Tercero, Aliança Catalana ha logrado presentarse como el independentismo verdadero a lomos de un nuevo incentivo: la nostalgia. Al movimiento le ha entrado una especie de añoranza de aquella Cataluña nacionalista de Jordi Pujol, propia de los años 90. Hoy la gente está más preocupada porque sus hijos hablen bien catalán —su uso lleva 20 años en descenso, registrando a 2025 uno de sus picos más bajos— que por cuándo habrá otro referéndum. No es casual que esa sed de “reconstrucción nacional” haya aflorado una vez fracasado el procés. En aras de ensanchar su base social, vendió la idea de que no hacía falta identificarse con la catalanidad para apoyar el Estado propio. Se centraron tanto en los supuestos “beneficios instrumentales” —económicos, sociales— de desgajarse de España, negando además las diferencias identitarias bajo el lema “un sol poble”, que el proyecto acabó vaciándose de aquel “hacer país” que CiU había apuntalado en el pasado.

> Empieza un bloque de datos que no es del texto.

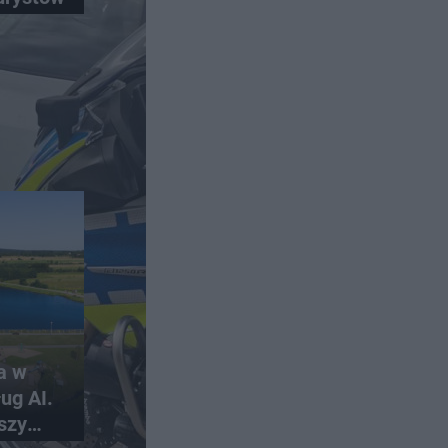
a w
ug AI.
szy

Cuarto, el discurso antiinmigración penetra fácilmente en ese caldo de cultivo. Para algunos, las personas llegadas de fuera son el chivo expiatorio al que culpar de la supuesta pérdida de la “nación catalana” —pese a que hace tiempo circulan reproches a ERC y Junts por no haberse esmerado más en la defensa de la lengua cuando gobernaban—. Para otros, en cambio, es probable que existan recelos sobre el modelo de Estado de bienestar que se deriva de la llamada “Cataluña de los ocho millones” de ciudadanos —y su probable crecimiento en unos años—. Orriols explota la idea de que contener la llegada de inmigración ahora servirá para mantener la calidad de los servicios públicos —transportes, sanidad, educación…—. Ese será siempre un campo ganador para la derecha, si la izquierda acaba tachando de racista a todo ciudadano que presente cualquier duda al respecto sin ser necesariamente un xenófobo.
Por último, Orriols ha conseguido apelar a sensibilidades muy distintas. De un lado, es percibida como desacomplejadamente de derechas, frente a un Junts a ratos ambiguo, o que no sabe qué quiere ser de mayor. Del otro, sigue una línea parecida a la de Marine Le Pen en Francia: presenta a la migración musulmana como contraria a ciertos valores, y lo escenifica exhibiendo una bandera LGTBI desde la alcaldía de Ripoll —un claro guiño a votantes no conservadores—. Pese a ello, sus tesis migratorias son consideradas hasta más duras y restrictivas que las del propio Santiago Abascal, y con ello Aliança Catalana, cala en nichos que no son independentistas. Por ejemplo, a algunos jóvenes cercanos a la ultraderecha española no les agrada que Vox defienda la llegada de hispanoamericanos: querrían que Vox se opusiera a cualquier tipo de migración, tanto latina como magrebí.
Aliança Catalana ya se ha convertido en un síntoma de la frustración por el pasado reciente, y quién sabe, si en una proyección de los debates latentes ya en Cataluña y el resto de España. No es una anécdota, sino un aviso.